= Etelvina Villanueva y Saavedra =

Bolivian educator, organizer, and writer (1897–1969)

Etelvina Villanueva y Saavedra (1897–1969) was a Bolivian educator, feminist organizer, writer, and poet.

In 1923, María Luisa Sánchez Bustamante organized the first feminist group in Bolivia, Ateneo Femenino, with the goals of attaining civil and political equality as well as furthering their artistic growth. Charter members were artists, journalists, teachers and writers and included Leticia Antezana, Elvira Benguria, Fidelia Corral, Marina Lijerón, Julia Reyes Ortiz, Ema Alina Palfray, Emma Pérez de Carvajal, María Josefa Saavedra, Ana Rosa Tornero, Ana Rosa Vásquez, and Etelvina Villanueva. They organized their own journal Eco Femenino. From its inception, Tornero ran the magazine printing literary submissions and articles on feminism.
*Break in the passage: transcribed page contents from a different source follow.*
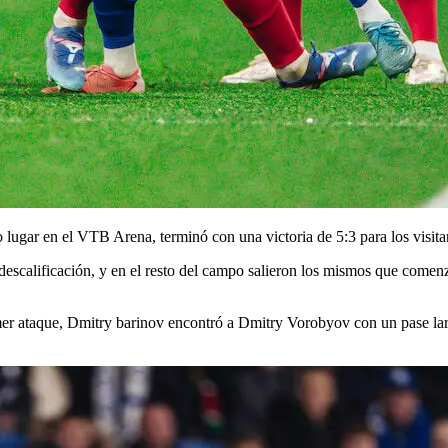
 lugar en el VTB Arena, terminó con una victoria de 5:3 para los visita
a descalificación, y en el resto del campo salieron los mismos que come
er ataque, Dmitry barinov encontró a Dmitry Vorobyov con un pase largo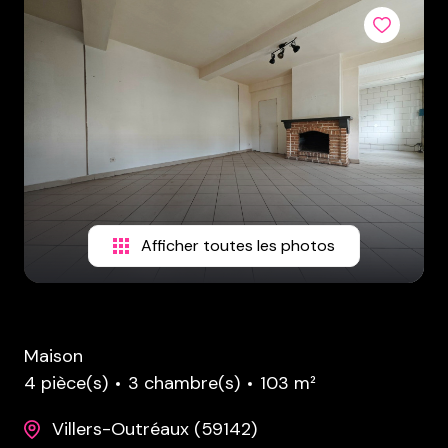
Afficher toutes les photos
Maison
4 pièce(s)
3 chambre(s)
103 m²
Villers-Outréaux (59142)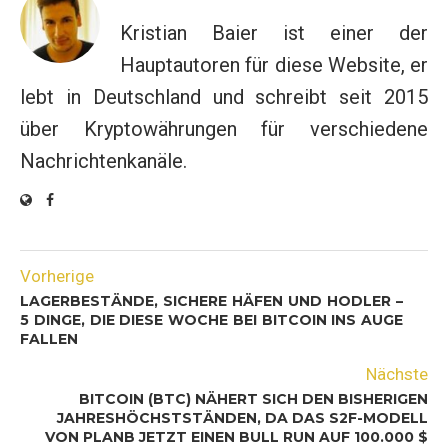
Kristian Baier ist einer der
Hauptautoren für diese Website, er
lebt in Deutschland und schreibt seit 2015
über Kryptowährungen für verschiedene
Nachrichtenkanäle.
Vorherige
LAGERBESTÄNDE, SICHERE HÄFEN UND HODLER –
5 DINGE, DIE DIESE WOCHE BEI BITCOIN INS AUGE
FALLEN
Nächste
BITCOIN (BTC) NÄHERT SICH DEN BISHERIGEN
JAHRESHÖCHSTSTÄNDEN, DA DAS S2F-MODELL
VON PLANB JETZT EINEN BULL RUN AUF 100.000 $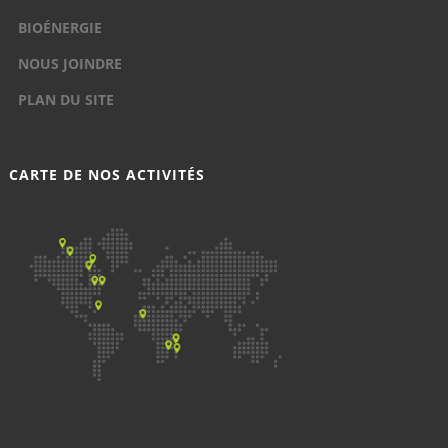
BIOÉNERGIE
NOUS JOINDRE
PLAN DU SITE
CARTE DE NOS ACTIVITÉS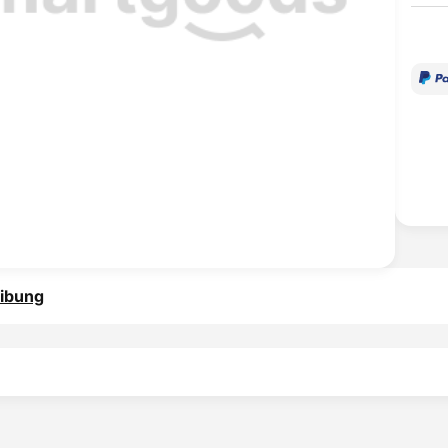
ibung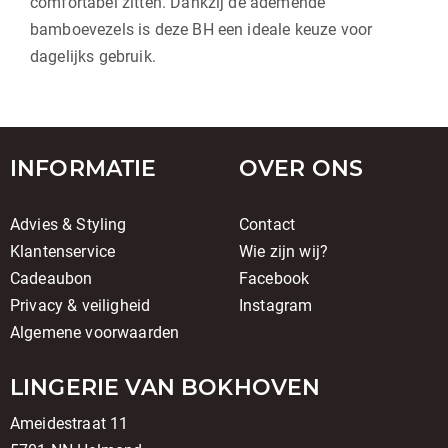
comfortabel zitten. Dankzij de ademende
bamboevezels is deze BH een ideale keuze voor
dagelijks gebruik.
INFORMATIE
OVER ONS
Advies & Styling
Contact
Klantenservice
Wie zijn wij?
Cadeaubon
Facebook
Privacy & veiligheid
Instagram
Algemene voorwaarden
LINGERIE VAN BOKHOVEN
Ameidestraat 11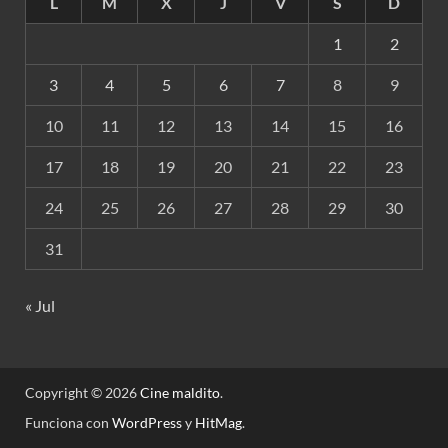
L
M
X
J
V
S
D
1
2
3
4
5
6
7
8
9
10
11
12
13
14
15
16
17
18
19
20
21
22
23
24
25
26
27
28
29
30
31
« Jul
Copyright © 2026
Cine maldito
.
Funciona con
WordPress
y
HitMag
.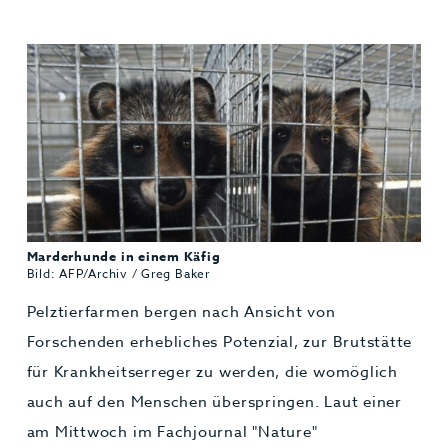
Jobs & Karriere
MEHR+
Marderhunde in einem Käfig
Bild: AFP/Archiv / Greg Baker
Pelztierfarmen bergen nach Ansicht von
Forschenden erhebliches Potenzial, zur Brutstätte
für Krankheitserreger zu werden, die womöglich
auch auf den Menschen überspringen. Laut einer
am Mittwoch im Fachjournal "Nature"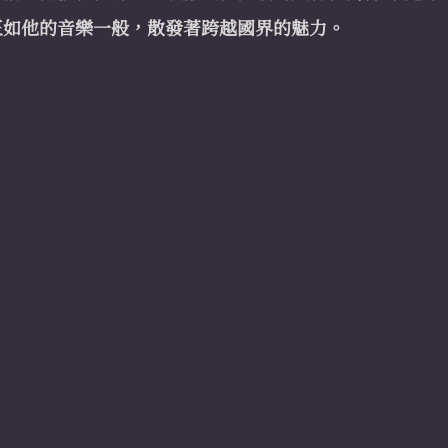
正如他的音樂一般，散發著跨越國界的魅力。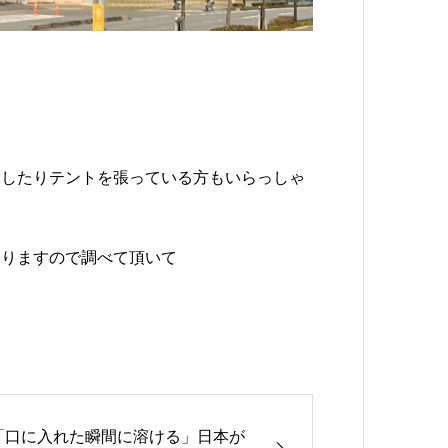
をしたりテントを張っている方もいらっしゃ
ありますので調べて頂いて
「口に入れた瞬間に溶ける」日本が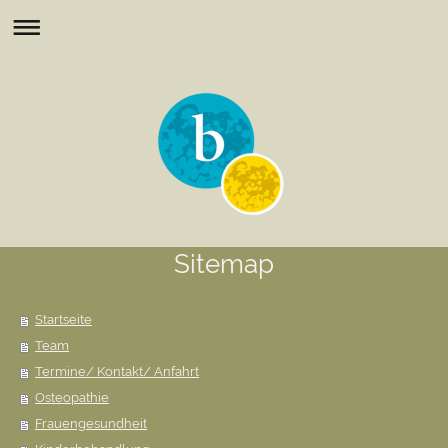
Sitemap
Startseite
Team
Termine/ Kontakt/ Anfahrt
Osteopathie
Frauengesundheit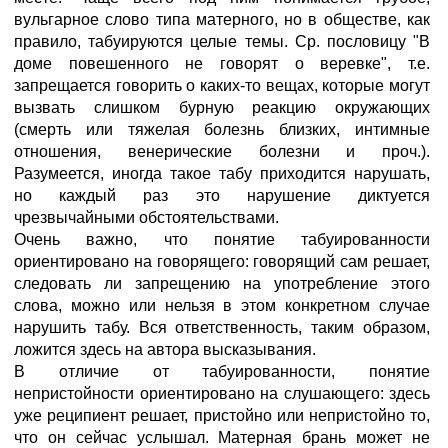
вульгарное слово типа матерного, но в обществе, как
правило, табуируются целые темы. Ср. пословицу "В
доме повешенного не говорят о веревке", т.е.
запрещается говорить о каких-то вещах, которые могут
вызвать слишком бурную реакцию окружающих
(смерть или тяжелая болезнь близких, интимные
отношения, венерические болезни и проч.).
Разумеется, иногда такое табу приходится нарушать,
но каждый раз это нарушение диктуется
чрезвычайными обстоятельствами.
Очень важно, что понятие табуированности
ориентировано на говорящего: говорящий сам решает,
следовать ли запрещению на употребление этого
слова, можно или нельзя в этом конкретном случае
нарушить табу. Вся ответственность, таким образом,
ложится здесь на автора высказывания.
В отличие от табуированности, понятие
непристойности ориентировано на слушающего: здесь
уже реципиент решает, пристойно или непристойно то,
что он сейчас услышал. Матерная брань может не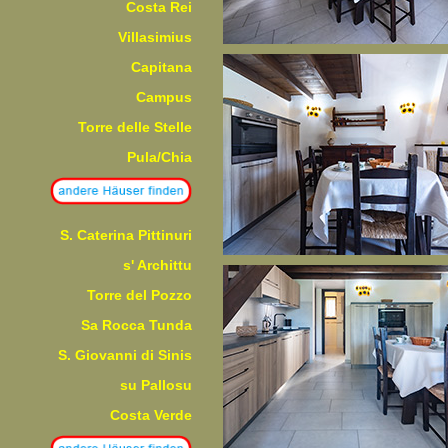
Costa Rei
Villasimius
Capitana
Campus
Torre delle Stelle
Pula/Chia
S. Caterina Pittinuri
s' Archittu
Torre del Pozzo
Sa Rocca Tunda
S. Giovanni di Sinis
su Pallosu
Costa Verde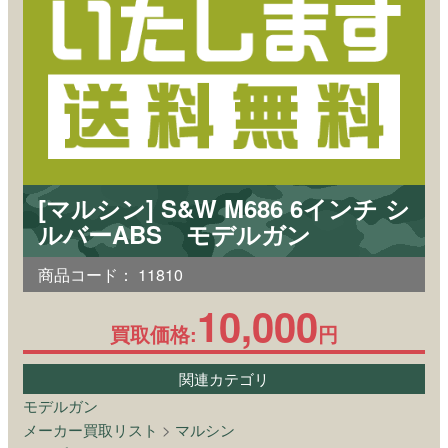
[マルシン] S&W M686 6インチ シ
ルバーABS モデルガン
商品コード：
11810
10,000
買取価格:
円
関連カテゴリ
モデルガン
メーカー買取リスト
>
マルシン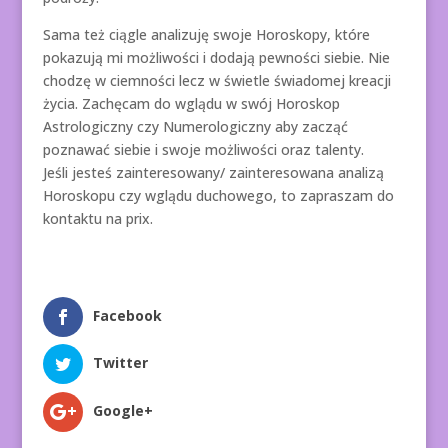
Sama też ciągle analizuję swoje Horoskopy, które
pokazują mi możliwości i dodają pewności siebie. Nie
chodzę w ciemności lecz w świetle świadomej kreacji
życia. Zachęcam do wglądu w swój Horoskop
Astrologiczny czy Numerologiczny aby zacząć
poznawać siebie i swoje możliwości oraz talenty.
Jeśli jesteś zainteresowany/ zainteresowana analizą
Horoskopu czy wglądu duchowego, to zapraszam do
kontaktu na prix.
Facebook
Twitter
Google+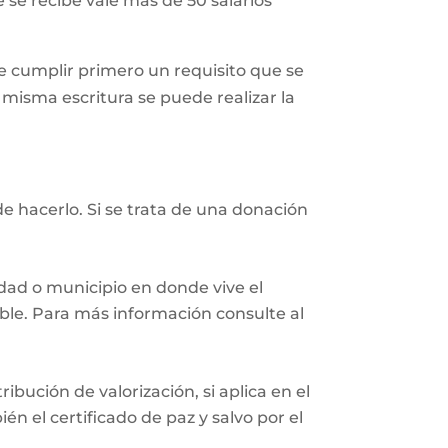
 se recibe vale más de 50 salarios
 cumplir primero un requisito que se
a misma escritura se puede realizar la
e hacerlo. Si se trata de una donación
iudad o municipio en donde vive el
eble. Para más información consulte al
ibución de valorización, si aplica en el
n el certificado de paz y salvo por el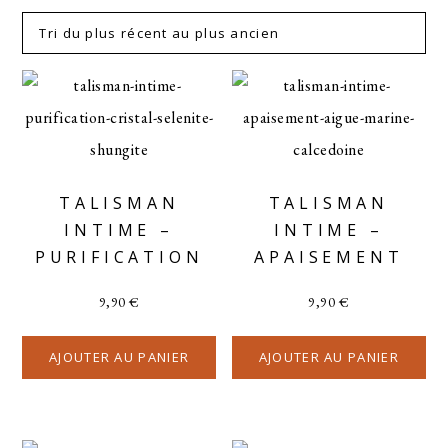
TALISMAN
TALISMAN
INTIME –
INTIME –
PURIFICATION
APAISEMENT
9,90
€
9,90
€
AJOUTER AU PANIER
AJOUTER AU PANIER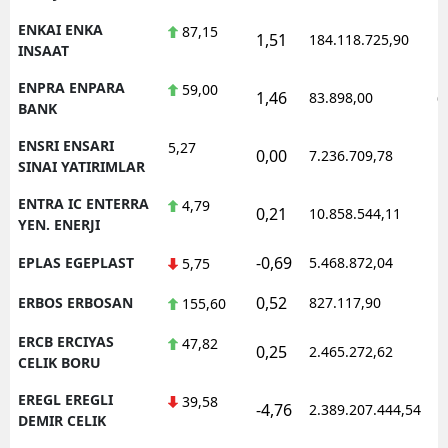
ENKAI ENKA
87,15
1,51
184.118.725,90
1
INSAAT
ENPRA ENPARA
59,00
1,46
83.898,00
0
BANK
ENSRI ENSARI
5,27
0,00
7.236.709,78
1
SINAI YATIRIMLAR
ENTRA IC ENTERRA
4,79
0,21
10.858.544,11
1
YEN. ENERJI
-0,69
EPLAS EGEPLAST
5.468.872,04
1
5,75
0,52
ERBOS ERBOSAN
827.117,90
1
155,60
ERCB ERCIYAS
47,82
0,25
2.465.272,62
1
CELIK BORU
EREGL EREGLI
39,58
-4,76
2.389.207.444,54
1
DEMIR CELIK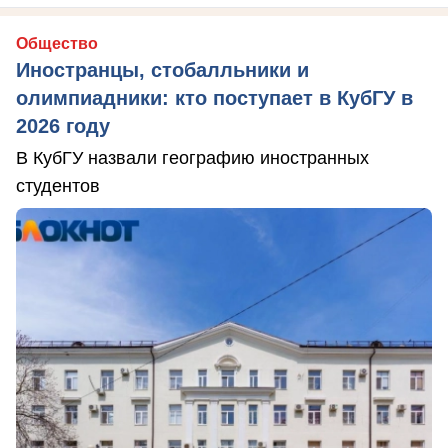
Общество
Иностранцы, стобалльники и
олимпиадники: кто поступает в КубГУ в
2026 году
В КубГУ назвали географию иностранных
студентов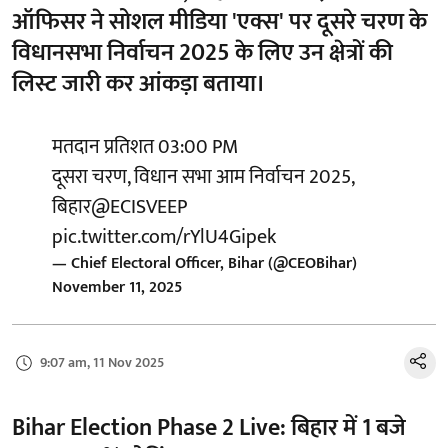
ऑफिसर ने सोशल मीडिया 'एक्स' पर दूसरे चरण के
विधानसभा निर्वाचन 2025 के लिए उन क्षेत्रों की
लिस्ट जारी कर आंकड़ा बताया।
मतदान प्रतिशत 03:00 PM
दूसरा चरण, विधान सभा आम निर्वाचन 2025,
बिहार
@ECISVEEP
pic.twitter.com/rYlU4Gipek
— Chief Electoral Officer, Bihar (@CEOBihar)
November 11, 2025
9:07 am, 11 Nov 2025
Bihar Election Phase 2 Live: बिहार में 1 बजे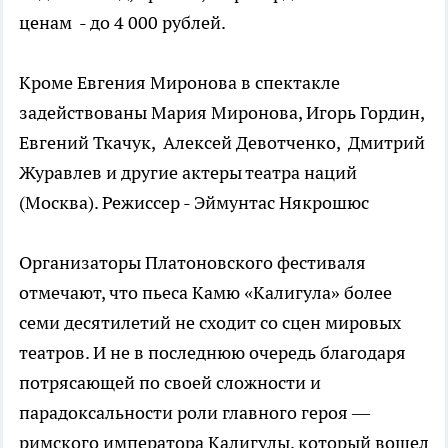
ценам - до 4 000 рублей.
Кроме Евгения Миронова в спектакле
задействованы Мария Миронова, Игорь Гордин,
Евгений Ткачук, Алексей Девотченко, Дмитрий
Журавлев и другие актеры театра наций
(Москва). Режиссер - Эймунтас Някрошюс
Организаторы Платоновского фестиваля
отмечают, что пьеса Камю «Калигула» более
семи десятилетий не сходит со сцен мировых
театров. И не в последнюю очередь благодаря
потрясающей по своей сложности и
парадоксальности роли главного героя —
римского императора Калигулы, который вошел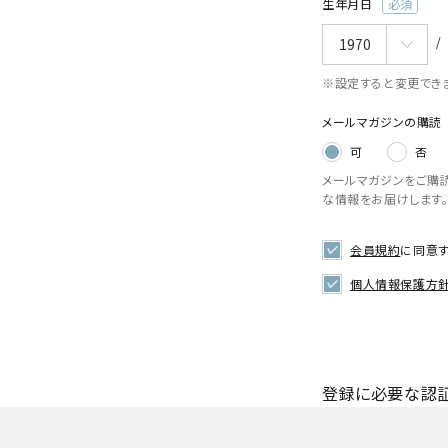
生年月日
(必
須)
※設定すると変更でき
メールマガジンの購読
可
否
メールマガジンをご購
な情報をお届けします
会員規約
に同意
個人情報保護方
登録に必要な認証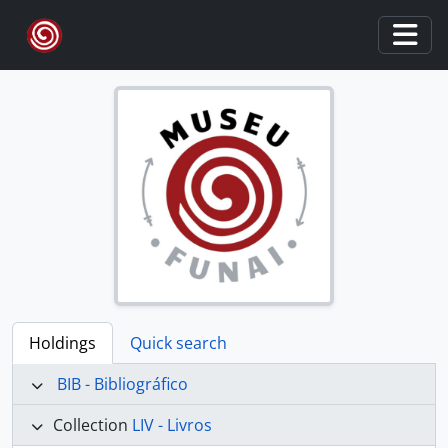
Skip to main content
Togg
Holdings
Quick search
BIB - Bibliográfico
Collection
LIV - Livros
In the 1930s, Villanueva y Saavedra founded another important feminist group, Legión Femenina de Educación Popular de America (Feminine Legion for American Popular Education). This group sought to improve the status of women, regardless of social class, by advocating for changes in the legal code. They provided assistance to the poor and defended unwed mothers and children. They were able to do this because they argued that they were “natural” mothers and so this was a form of mothering but on a higher level and with a new term, "social mothering." In addition to this, the organization allowed Bolivian women to enter the international feminist debates.